Oxygen deficiency, or hypoxia, not only affects the lungs and brains of mountain climbers in the form of altitude sickness, but also affects their muscles. Research carried out with members of two Swiss Everest expeditions in the 1980s revealed that the number of mitochondria, the 'powerhouses' of cells, declined in European climbers exposed to hypoxia, resulting in cell damage in muscle tissue. This is because hypoxia leads to the formation of free radicals, highly reactive atoms or molecules, which attack the mitochondria.

Amazingly, however, the indigenous Tibetan Sherpas were immune to such muscle damage. This led scientists to question whether their bodies had adapted to hypoxia during the course of their lives, or whether they have become genetically adapted to the extreme conditions after 15,000 years of colonisation of the Tibetan plateau by their ancestors.

In order to try and find an answer, a joint Swiss-Italian team of researchers, led by Professor Hans Hoppeler from the University of Bern, carried out a comparative study with nine Tibetans residing at altitudes above 3,500 metres, six Tibetans whose parents had emigrated to the lowlands (at approximately 1,500 metres), and a control group of nine Nepalese, also residing at 1,500 metres.
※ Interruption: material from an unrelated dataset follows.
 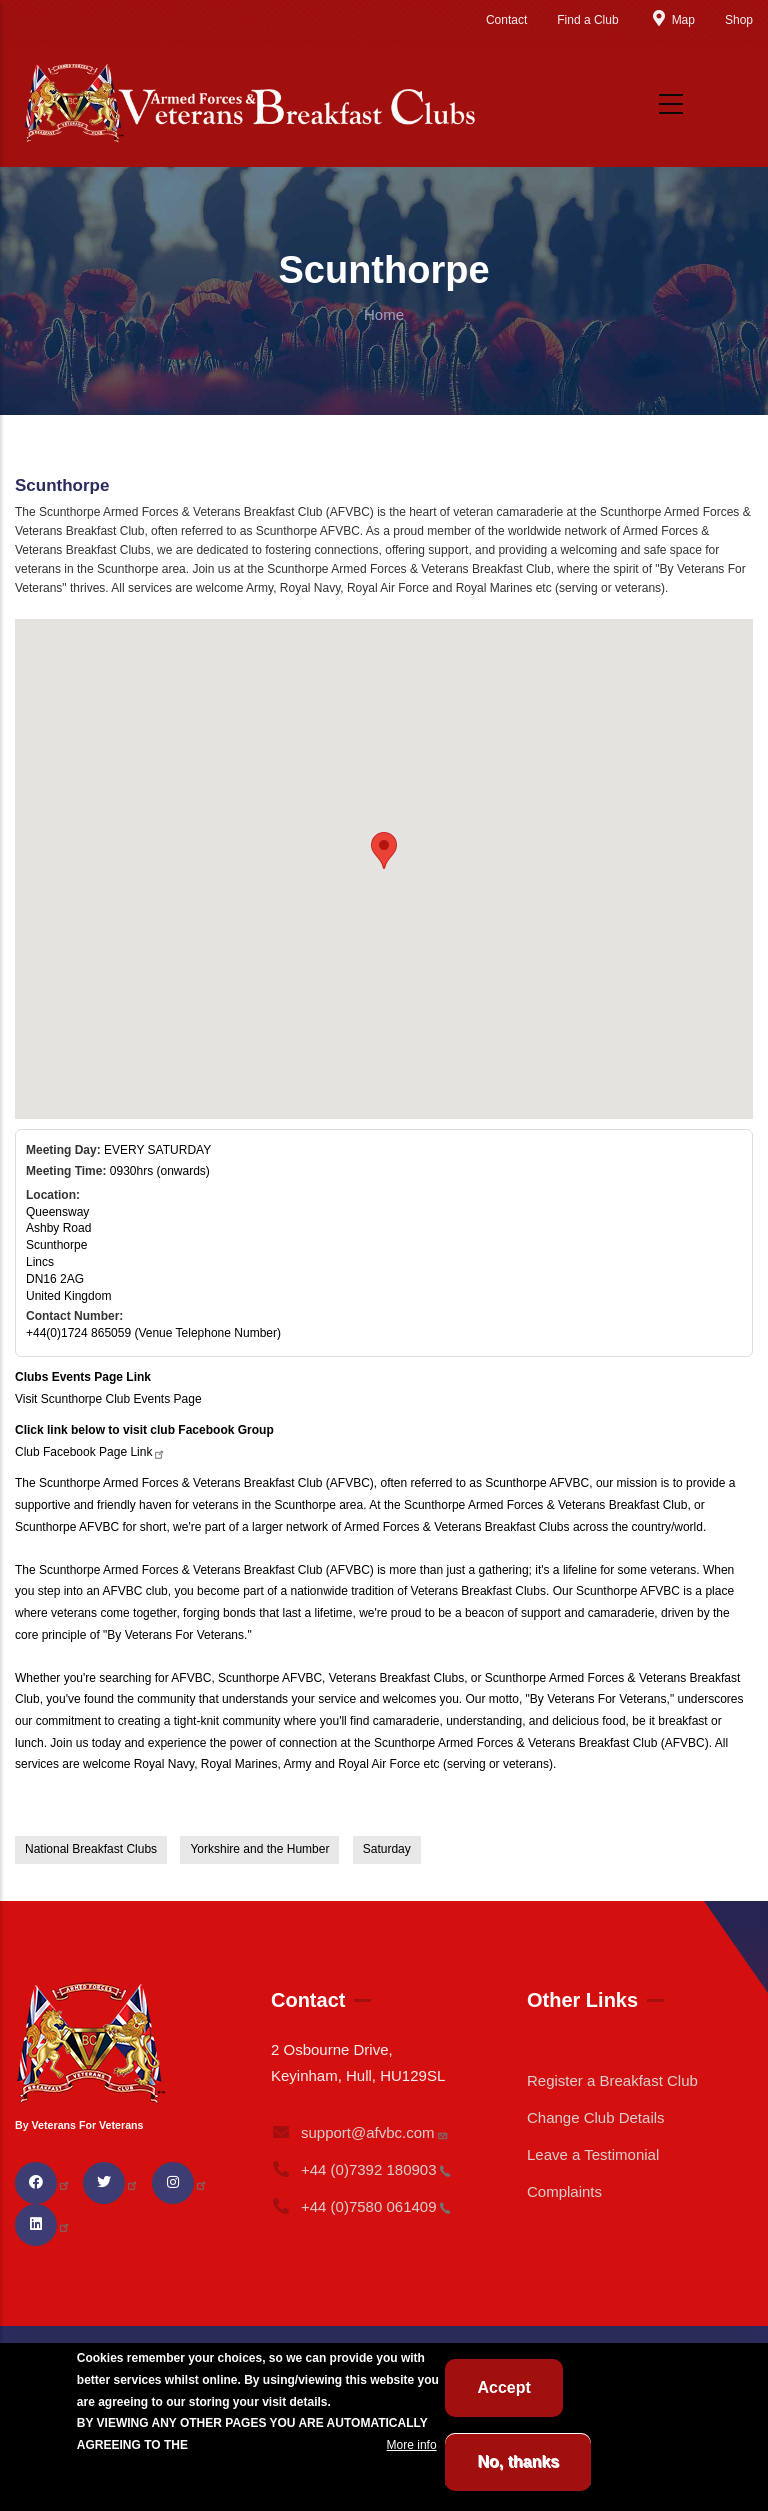 I want to click on Saturday, so click(x=387, y=1849).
The results clearly showed that Tibetans have significantly higher levels of an antioxidant enzyme known as glutathione S-transferase, which neutralises free radicals in muscle tissues, compared with the Nepalese volunteers. Those Tibetans living at altitude had levels around 380 per cent higher than the control group, while the lowland Tibetans had up to 50 per cent more of these enzymes.

'Thanks to this enzyme the Tibetans are presumably better equipped to neutralise the free radicals produced as a result of hypoxia,' said Professor Hoppeler. 'It is the results from the Tibetans who live in the lowlands that prove the hereditary adaptation to life at high altitudes. If the phenomenon was purely environmentally induced, these individuals should have shown no difference from the control group,' he told CORDIS News.

Aside from making an important discovery about the human body's ability to adapt to extreme and inhospitable environments, the research results will have more practical applications, Professor Hoppeler explained. 'These results add weight to the argument that altitude is basically not good for you. Athletes and climbers will need to limit their high altitude exposure to the absolute minimum needed to achieve a defined level of adaptation,' he concluded.